Mantis Broadcast: using Video Transport to bring costs down on tech festivals productions

The screen of a video camera filming The AI Summit London

Mantis Broadcast, started three years ago by Steve Tinsley and Stuart Willson, is a team of live broadcast professionals specialising in producing online events, both virtual and hybrid. We spoke with Steve to find out how Video Transport is helping them reduce costs while producing live and on-demand events.

When you say “virtual”, what is the typical customer and the typical type of event?

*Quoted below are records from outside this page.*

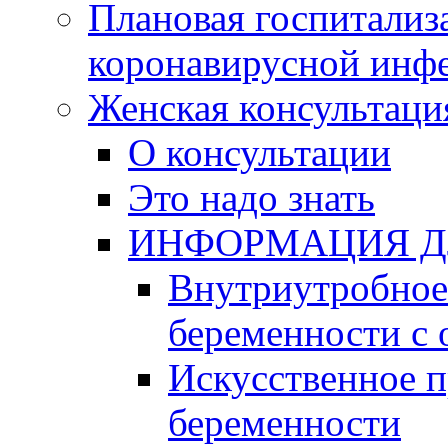
Плановая госпитализ
коронавирусной инф
Женская консультаци
О консультации
Это надо знать
ИНФОРМАЦИЯ Д
Внутриутробное 
беременности с 
Искусственное 
беременности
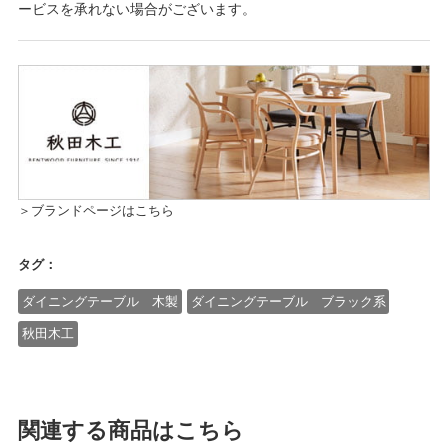
ービスを承れない場合がございます。
＞ブランドページはこちら
タグ：
ダイニングテーブル 木製
ダイニングテーブル ブラック系
秋田木工
関連する商品はこちら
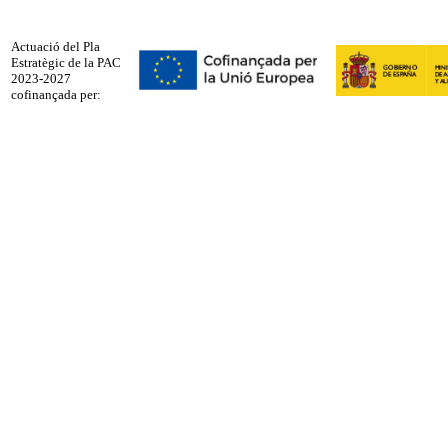
Actuació del Pla
Estratègic de la PAC
2023-2027
cofinançada per:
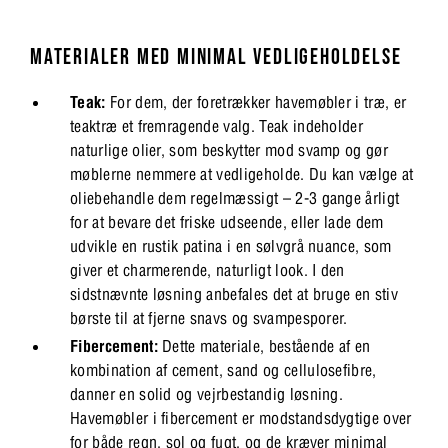
MATERIALER MED MINIMAL VEDLIGEHOLDELSE
Teak:
For dem, der foretrækker havemøbler i træ, er
teaktræ et fremragende valg. Teak indeholder
naturlige olier, som beskytter mod svamp og gør
møblerne nemmere at vedligeholde. Du kan vælge at
oliebehandle dem regelmæssigt – 2-3 gange årligt
for at bevare det friske udseende, eller lade dem
udvikle en rustik patina i en sølvgrå nuance, som
giver et charmerende, naturligt look. I den
sidstnævnte løsning anbefales det at bruge en stiv
børste til at fjerne snavs og svampesporer.
Fibercement:
Dette materiale, bestående af en
kombination af cement, sand og cellulosefibre,
danner en solid og vejrbestandig løsning.
Havemøbler i fibercement er modstandsdygtige over
for både regn, sol og fugt, og de kræver minimal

These are online re-imaginings of in-person festival style events. They are typically week-long, multi-stream events, where each stream replaces a real life stage. Each stream, or track, has up to 10 sessions per day, a mix of keynotes, panel discussions, presentations, and fireside chats. It’s not uncommon for each track to have up to 50 presenters per day.

The streams are broadcast via an event platform which allows for interaction with the audience, and attendee participation in the live portions of the event. The content is a mix of live and pre-recorded sessions, stings and adverts, and each track is operated by a broadcast producer and an on-boarder, often running back to back sessions throughout the day.

Group of people at 5G World Summit

What kind of organisations actually come to you for such events?

Leading global event production agencies. We recently used Medialooks Video Transport to great effect at London Tech Week, organised by Informa Tech. This was the first hybrid production of the annual tech event.

The festival’s in-person element took place at ExCeL London, where 5G World Summit and The AI Summit London were held at the same time, feeding into the wider festival celebrating London Tech. As well as an in-person audience at ExCeL, the “live” stages were broadcast to remote participants all over the world, alongside a further three fully virtual stages.

Screen shows 5G World Summit information

Does your expertise in tech festivals set you apart from the competition?

We’d like to think so. And it's not just technology, it's orchestrating the whole thing. We help our clients conceptualise their event as a virtual broadcast, essentially building the event from the ground up together. It’s the project management we bring, hand in hand with presenter liaison that our clients value most. Having Medialooks in our technical workflow enables us to focus on the people aspect. Nowadays presenters can find themselves speaking at many events in one day. It’s our job to help ground them in the task at hand on arrival to the onboarding session, for seasoned pros and beginners alike. This is very much something that’s carried over from our live broadcast experience.

What were the exact functional jobs of Video Transport?

For 5G World Summit and The AI Summit London, Mantis was one of many production companies involved on site, all delivering a different stage of the process in a daisy chain. Our role was to take the feeds from the cameras and stream them onto the event platform. We set up a MCR running Medialooks and vMix, and we had a technician on site to take the SDIs of live presenters both on stage and on screen via Zoom and send them to us via Video Transport. At the same time we had three remote MCRs producing the virtual stages sending feeds from Zoom to the event platform via Vimeo.

We were receiving three feeds from the venue – two cameras and AV. The first camera was a fixed wide-angle shot, the second was a TX vision mixed feed. The producer for each stream (in-person and remote stages) then overlays the event’s branding graphics on top of the raw video feed in real time on vMix, and broadcasts this to the event platform. At each step, we use Medialooks to transport or “bus” the video feed to its next destination in the chain.

What was the business value of the product to you?

It meant we could offer a full MCR experience and management while sending a minimal crew to site, both to keep the costs down for the client and to maintain COVID-19 safety protocols.

What did you like most about the product?

I think for me, mainly, it was latency. We found it to sit nicely at a fixed 300 ms. We wanted a solid, reliable SRT solution, and it just works, which is what we’re all looking for. The feeds came in as a traditional feed, they appeared on our network, and were easily added to vMix as NDI inputs – so it all worked very smoothly.

How would you explain Video Transport to a friend?

Video Transport gives us the ability to send raw video feeds from A to B via SRT with low latency, meaning very little delay in the feed’s round journey. That's the key, I think.